### Task
For the data below, transcribe the part that opens with the line containing "Open toolbar" and closes with the line containing "Blanco Paloma", exactly and with no pictures.

### Record excerpts
+ + + + +
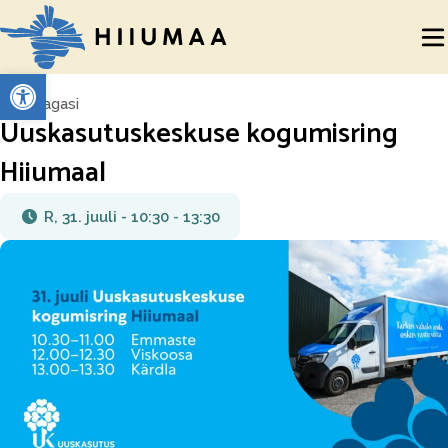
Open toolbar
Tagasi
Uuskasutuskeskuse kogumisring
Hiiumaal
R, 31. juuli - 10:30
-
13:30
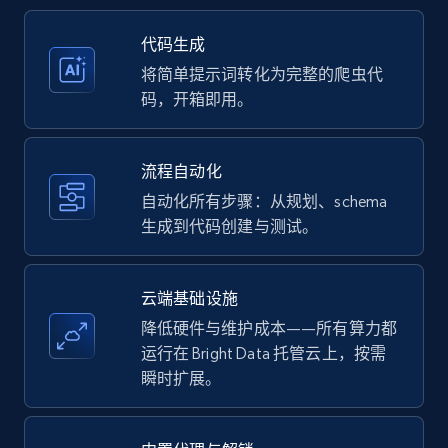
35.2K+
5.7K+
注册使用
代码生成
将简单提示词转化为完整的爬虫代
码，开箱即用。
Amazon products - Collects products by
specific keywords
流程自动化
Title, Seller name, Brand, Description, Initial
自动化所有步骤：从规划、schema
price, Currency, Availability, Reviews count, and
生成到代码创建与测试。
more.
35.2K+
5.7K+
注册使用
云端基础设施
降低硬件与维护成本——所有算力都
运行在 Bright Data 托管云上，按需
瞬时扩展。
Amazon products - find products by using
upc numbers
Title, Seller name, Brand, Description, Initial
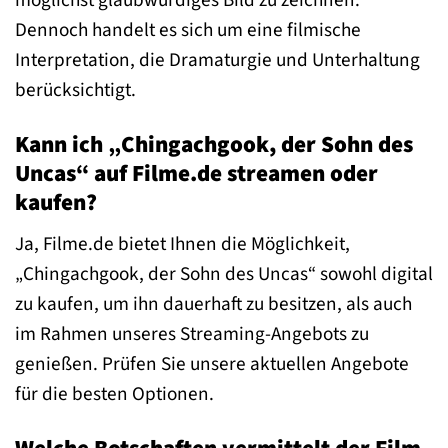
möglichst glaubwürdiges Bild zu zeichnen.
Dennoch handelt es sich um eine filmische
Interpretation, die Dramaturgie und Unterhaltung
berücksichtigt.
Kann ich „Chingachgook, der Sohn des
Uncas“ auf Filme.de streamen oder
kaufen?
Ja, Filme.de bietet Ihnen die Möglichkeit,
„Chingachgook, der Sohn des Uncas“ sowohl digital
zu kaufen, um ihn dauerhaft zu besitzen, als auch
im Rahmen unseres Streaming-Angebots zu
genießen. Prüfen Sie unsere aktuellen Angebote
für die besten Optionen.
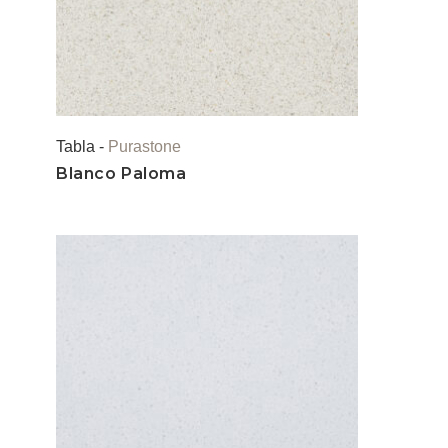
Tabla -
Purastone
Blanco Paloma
+ + + + +
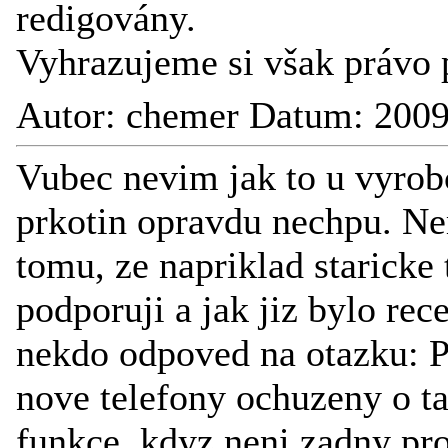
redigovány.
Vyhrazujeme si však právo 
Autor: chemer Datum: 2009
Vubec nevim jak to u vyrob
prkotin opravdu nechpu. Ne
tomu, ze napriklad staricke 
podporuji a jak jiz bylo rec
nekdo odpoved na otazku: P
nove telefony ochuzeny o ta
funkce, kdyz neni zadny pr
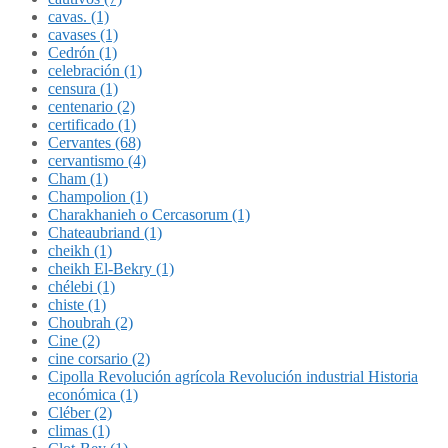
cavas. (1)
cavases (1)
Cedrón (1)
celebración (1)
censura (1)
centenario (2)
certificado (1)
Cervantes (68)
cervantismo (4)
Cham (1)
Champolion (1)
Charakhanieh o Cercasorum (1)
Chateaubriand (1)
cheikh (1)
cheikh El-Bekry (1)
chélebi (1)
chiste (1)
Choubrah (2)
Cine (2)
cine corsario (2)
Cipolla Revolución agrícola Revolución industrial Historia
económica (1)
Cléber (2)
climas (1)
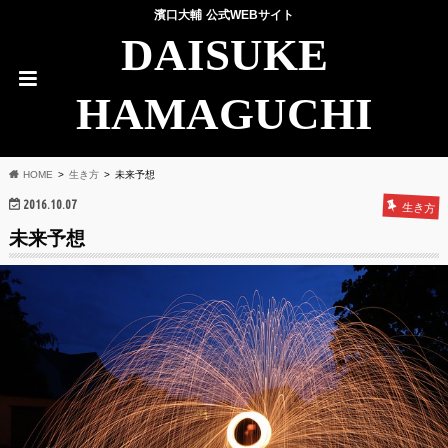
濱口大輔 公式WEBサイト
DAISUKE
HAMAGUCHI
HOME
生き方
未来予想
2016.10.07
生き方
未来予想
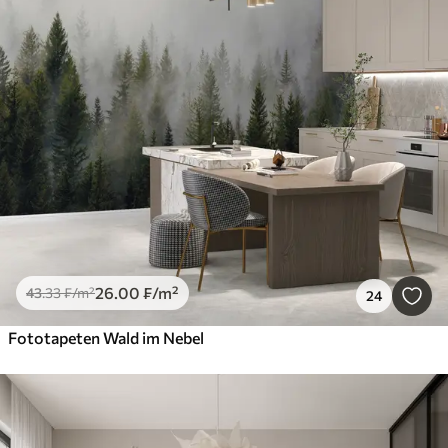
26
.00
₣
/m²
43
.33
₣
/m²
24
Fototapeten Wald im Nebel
+ + + + +
### Result for this exercise
Open toolbar
Tagasi
Uuskasutuskeskuse kogumisring
Hiiumaal
R, 31. juuli - 10:30
-
13:30
35.2K+
5.7K+
注册使用
代码生成
将简单提示词转化为完整的爬虫代
码，开箱即用。
Amazon products - Collects products by
specific keywords
流程自动化
Title, Seller name, Brand, Description, Initial
自动化所有步骤：从规划、schema
price, Currency, Availability, Reviews count, and
生成到代码创建与测试。
more.
35.2K+
5.7K+
注册使用
云端基础设施
降低硬件与维护成本——所有算力都
运行在 Bright Data 托管云上，按需
瞬时扩展。
Amazon products - find products by using
upc numbers
Title, Seller name, Brand, Description, Initial
möglichst glaubwürdiges Bild zu zeichnen.
Dennoch handelt es sich um eine filmische
Interpretation, die Dramaturgie und Unterhaltung
berücksichtigt.
Kann ich „Chingachgook, der Sohn des
Uncas“ auf Filme.de streamen oder
kaufen?
Ja, Filme.de bietet Ihnen die Möglichkeit,
„Chingachgook, der Sohn des Uncas“ sowohl digital
zu kaufen, um ihn dauerhaft zu besitzen, als auch
im Rahmen unseres Streaming-Angebots zu
genießen. Prüfen Sie unsere aktuellen Angebote
für die besten Optionen.
Tabla -
Purastone
Blanco Paloma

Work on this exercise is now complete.